Saved data entries:
━━━━━━━━━━━━━━━━━━━━━━━━━━━━━━
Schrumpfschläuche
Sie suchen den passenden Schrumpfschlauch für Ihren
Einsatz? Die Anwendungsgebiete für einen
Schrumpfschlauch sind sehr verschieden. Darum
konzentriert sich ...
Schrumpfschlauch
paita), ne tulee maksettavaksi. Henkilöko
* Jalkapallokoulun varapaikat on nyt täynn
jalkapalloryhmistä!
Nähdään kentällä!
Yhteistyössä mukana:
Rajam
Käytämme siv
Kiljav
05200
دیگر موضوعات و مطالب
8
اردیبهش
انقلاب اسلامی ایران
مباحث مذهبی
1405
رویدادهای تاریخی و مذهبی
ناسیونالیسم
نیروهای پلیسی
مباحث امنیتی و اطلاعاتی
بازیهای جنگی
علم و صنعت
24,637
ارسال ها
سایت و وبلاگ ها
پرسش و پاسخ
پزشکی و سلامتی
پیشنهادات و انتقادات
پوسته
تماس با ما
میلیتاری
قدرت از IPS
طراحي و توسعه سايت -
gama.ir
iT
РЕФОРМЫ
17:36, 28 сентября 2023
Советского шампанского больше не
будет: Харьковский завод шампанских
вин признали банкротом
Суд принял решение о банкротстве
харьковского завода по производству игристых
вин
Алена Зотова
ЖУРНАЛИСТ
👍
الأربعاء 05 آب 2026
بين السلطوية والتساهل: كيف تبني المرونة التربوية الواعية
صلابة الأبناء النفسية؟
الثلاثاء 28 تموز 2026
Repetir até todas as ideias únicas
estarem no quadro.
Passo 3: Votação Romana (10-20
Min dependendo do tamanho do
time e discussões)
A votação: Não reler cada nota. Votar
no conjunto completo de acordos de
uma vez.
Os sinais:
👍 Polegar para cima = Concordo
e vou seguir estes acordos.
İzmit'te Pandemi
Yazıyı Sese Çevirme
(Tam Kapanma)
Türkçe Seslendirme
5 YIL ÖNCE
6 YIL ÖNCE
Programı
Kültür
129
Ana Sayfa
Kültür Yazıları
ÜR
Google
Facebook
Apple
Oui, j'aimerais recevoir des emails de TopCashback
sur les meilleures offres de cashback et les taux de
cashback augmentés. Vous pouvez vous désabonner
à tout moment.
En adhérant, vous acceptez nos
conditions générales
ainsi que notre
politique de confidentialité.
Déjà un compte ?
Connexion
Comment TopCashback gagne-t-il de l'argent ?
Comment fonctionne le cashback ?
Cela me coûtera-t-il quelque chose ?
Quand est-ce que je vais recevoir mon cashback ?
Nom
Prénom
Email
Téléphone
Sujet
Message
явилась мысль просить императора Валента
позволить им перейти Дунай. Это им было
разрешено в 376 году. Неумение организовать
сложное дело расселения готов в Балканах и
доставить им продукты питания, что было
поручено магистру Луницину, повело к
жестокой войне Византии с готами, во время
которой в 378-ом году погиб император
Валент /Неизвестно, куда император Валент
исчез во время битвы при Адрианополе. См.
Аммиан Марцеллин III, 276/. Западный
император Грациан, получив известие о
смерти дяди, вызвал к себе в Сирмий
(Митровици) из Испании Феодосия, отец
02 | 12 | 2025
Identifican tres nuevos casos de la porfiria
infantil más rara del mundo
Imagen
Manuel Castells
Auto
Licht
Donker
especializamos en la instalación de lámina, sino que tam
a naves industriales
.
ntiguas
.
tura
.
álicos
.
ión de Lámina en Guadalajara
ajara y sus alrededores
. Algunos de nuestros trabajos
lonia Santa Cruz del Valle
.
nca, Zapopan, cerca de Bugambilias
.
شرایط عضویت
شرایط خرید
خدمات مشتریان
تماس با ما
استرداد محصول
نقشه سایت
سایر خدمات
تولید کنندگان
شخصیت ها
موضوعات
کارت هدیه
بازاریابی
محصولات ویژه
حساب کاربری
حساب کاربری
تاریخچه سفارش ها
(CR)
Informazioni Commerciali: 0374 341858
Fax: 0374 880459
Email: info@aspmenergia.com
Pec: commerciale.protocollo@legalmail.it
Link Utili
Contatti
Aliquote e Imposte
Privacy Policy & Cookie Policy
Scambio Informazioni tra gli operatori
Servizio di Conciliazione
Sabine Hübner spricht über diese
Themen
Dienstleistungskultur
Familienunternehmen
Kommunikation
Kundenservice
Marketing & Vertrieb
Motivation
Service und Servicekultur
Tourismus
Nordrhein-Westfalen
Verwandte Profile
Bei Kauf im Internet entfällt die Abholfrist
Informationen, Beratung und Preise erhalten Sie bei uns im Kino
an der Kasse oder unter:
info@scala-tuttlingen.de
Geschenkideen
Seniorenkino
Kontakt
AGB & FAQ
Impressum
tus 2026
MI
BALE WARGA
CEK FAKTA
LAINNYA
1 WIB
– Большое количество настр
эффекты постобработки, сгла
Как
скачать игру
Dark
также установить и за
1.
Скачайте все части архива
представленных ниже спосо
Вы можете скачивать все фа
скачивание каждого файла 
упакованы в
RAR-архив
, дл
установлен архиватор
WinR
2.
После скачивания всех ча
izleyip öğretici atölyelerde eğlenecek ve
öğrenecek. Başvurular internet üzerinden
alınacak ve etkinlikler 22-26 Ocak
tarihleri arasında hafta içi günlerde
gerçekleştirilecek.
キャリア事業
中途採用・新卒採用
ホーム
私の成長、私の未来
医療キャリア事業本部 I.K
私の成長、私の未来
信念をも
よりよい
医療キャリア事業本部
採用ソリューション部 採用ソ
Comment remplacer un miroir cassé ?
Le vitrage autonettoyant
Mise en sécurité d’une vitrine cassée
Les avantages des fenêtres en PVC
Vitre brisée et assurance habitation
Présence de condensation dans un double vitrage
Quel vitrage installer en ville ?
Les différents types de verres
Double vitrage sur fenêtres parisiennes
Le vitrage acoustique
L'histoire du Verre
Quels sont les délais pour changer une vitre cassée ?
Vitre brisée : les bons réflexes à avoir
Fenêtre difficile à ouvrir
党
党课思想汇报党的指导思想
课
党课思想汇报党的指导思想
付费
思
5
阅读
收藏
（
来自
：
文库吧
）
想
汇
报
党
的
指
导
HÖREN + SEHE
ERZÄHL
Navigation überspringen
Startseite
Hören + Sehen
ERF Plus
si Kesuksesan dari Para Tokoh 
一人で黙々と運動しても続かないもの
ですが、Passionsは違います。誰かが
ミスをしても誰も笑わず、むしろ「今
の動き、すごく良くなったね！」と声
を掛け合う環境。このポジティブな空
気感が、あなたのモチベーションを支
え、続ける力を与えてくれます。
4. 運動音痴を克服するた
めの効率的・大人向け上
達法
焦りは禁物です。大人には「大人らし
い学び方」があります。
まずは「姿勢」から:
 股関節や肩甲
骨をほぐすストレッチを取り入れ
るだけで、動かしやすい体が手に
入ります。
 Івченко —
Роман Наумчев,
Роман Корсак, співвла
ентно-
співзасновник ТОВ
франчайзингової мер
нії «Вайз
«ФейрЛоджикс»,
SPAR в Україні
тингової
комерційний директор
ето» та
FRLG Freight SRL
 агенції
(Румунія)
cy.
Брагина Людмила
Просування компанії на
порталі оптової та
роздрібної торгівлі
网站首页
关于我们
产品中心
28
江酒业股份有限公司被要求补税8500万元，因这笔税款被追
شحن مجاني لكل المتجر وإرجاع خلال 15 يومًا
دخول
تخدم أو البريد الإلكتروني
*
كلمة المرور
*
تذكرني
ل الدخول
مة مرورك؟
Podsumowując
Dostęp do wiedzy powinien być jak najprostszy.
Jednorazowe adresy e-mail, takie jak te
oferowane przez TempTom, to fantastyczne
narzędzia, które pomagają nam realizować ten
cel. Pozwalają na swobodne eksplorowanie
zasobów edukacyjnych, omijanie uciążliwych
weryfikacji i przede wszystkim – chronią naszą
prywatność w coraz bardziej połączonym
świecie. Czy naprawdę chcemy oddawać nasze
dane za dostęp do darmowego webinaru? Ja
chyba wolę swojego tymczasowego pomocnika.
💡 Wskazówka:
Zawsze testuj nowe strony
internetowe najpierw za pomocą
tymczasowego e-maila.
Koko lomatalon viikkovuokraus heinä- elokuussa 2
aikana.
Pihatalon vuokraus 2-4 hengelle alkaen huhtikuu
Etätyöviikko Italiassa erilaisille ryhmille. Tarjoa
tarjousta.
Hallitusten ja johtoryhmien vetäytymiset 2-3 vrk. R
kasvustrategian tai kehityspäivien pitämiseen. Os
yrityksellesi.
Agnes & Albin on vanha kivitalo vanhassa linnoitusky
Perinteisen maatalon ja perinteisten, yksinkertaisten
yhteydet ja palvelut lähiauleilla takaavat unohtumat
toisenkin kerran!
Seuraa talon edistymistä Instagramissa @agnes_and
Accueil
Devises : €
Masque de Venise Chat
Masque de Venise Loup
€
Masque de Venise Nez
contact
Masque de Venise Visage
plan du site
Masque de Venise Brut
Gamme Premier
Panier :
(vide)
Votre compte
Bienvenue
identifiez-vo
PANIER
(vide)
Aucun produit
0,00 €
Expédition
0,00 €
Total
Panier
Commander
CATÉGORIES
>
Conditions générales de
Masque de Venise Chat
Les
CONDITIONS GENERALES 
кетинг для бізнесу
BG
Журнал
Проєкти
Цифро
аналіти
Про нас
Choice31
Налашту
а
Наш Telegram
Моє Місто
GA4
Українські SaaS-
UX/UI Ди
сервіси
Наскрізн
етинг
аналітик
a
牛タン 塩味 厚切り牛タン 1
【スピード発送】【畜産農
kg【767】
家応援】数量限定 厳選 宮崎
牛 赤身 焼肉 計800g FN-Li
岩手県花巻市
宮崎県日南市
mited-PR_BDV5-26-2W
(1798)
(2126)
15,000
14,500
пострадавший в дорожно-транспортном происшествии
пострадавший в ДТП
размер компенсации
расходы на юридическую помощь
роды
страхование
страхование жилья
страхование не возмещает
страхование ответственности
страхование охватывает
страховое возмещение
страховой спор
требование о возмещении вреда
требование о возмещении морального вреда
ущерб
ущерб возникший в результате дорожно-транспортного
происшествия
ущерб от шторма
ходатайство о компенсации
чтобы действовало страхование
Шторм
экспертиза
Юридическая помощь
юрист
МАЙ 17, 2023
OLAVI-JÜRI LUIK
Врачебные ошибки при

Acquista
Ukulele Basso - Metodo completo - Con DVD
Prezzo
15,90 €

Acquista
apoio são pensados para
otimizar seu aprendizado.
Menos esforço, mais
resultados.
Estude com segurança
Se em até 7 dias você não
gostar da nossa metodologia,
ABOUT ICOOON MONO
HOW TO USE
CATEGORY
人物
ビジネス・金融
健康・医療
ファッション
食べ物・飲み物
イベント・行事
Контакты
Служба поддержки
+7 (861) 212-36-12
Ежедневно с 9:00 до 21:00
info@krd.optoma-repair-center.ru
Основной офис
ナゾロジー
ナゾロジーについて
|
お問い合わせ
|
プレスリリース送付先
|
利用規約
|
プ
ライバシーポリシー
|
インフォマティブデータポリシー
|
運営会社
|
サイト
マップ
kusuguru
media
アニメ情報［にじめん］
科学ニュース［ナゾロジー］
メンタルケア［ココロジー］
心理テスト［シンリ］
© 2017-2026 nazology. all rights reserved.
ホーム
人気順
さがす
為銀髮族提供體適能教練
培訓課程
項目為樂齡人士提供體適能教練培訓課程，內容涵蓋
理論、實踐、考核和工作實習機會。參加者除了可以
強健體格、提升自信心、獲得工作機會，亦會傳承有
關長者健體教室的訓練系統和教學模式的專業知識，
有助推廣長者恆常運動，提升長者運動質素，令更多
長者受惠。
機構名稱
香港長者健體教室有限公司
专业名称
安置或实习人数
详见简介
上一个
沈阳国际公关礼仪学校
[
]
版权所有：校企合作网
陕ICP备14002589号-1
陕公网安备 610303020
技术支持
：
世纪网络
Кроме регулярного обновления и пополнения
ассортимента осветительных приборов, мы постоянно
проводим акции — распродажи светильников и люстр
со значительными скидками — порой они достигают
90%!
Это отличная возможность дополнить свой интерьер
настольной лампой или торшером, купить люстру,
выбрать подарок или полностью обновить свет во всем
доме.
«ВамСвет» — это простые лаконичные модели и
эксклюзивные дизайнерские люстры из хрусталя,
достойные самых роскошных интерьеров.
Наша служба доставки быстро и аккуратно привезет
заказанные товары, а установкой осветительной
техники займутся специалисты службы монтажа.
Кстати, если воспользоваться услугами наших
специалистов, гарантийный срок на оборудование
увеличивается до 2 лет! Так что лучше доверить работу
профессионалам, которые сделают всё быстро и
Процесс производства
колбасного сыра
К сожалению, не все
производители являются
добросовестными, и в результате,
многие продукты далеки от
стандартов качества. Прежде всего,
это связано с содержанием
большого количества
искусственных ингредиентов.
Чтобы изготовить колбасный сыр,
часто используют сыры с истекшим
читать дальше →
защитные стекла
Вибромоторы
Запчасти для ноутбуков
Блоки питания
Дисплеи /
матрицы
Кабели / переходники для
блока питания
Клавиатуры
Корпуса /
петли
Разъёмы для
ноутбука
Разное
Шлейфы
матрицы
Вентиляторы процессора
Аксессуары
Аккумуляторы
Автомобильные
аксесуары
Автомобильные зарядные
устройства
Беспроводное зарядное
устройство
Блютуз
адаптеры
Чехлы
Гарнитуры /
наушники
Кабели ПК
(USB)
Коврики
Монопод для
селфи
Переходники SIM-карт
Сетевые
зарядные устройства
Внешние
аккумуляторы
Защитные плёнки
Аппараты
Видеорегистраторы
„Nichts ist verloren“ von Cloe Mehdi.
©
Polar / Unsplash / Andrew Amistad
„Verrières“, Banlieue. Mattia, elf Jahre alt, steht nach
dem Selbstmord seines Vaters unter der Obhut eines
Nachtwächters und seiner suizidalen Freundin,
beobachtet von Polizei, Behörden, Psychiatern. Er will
━━━━━━━━━━━━━━━━━━━━━━━━━━━━━━
What lines in the records contain the word "tymczasowego"? Return each one.

chyba wolę swojego tymczasowego pomocnika.
tymczasowego e-maila.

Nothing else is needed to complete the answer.